=== Begin Enclosure ===
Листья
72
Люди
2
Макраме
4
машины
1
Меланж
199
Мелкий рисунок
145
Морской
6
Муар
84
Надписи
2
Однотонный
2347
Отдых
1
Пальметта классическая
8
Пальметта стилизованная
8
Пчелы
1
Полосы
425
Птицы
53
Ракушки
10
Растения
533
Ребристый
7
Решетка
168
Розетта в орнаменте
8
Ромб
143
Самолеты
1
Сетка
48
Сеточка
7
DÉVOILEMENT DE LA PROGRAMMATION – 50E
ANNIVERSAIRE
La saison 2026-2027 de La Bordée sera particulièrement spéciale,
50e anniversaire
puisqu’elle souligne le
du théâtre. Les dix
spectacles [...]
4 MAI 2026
=== End Enclosure ===
=== Begin Enclosure ===
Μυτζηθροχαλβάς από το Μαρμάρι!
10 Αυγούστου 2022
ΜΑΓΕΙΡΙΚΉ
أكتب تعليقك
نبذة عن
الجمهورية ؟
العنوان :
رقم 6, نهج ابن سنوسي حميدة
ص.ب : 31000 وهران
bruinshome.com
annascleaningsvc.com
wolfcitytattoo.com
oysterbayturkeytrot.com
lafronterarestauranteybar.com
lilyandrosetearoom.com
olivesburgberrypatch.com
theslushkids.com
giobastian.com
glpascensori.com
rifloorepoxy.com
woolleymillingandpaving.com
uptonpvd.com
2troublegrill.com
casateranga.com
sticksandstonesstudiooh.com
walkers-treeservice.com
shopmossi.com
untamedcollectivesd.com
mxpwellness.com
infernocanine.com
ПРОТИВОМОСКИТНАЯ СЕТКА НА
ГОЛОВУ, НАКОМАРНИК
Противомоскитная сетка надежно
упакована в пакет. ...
=== End Enclosure ===
Find the string "Пальметта" in the entries above and return each line that holds it.

REPLY TO THE EXERCISE:
Пальметта классическая
Пальметта стилизованная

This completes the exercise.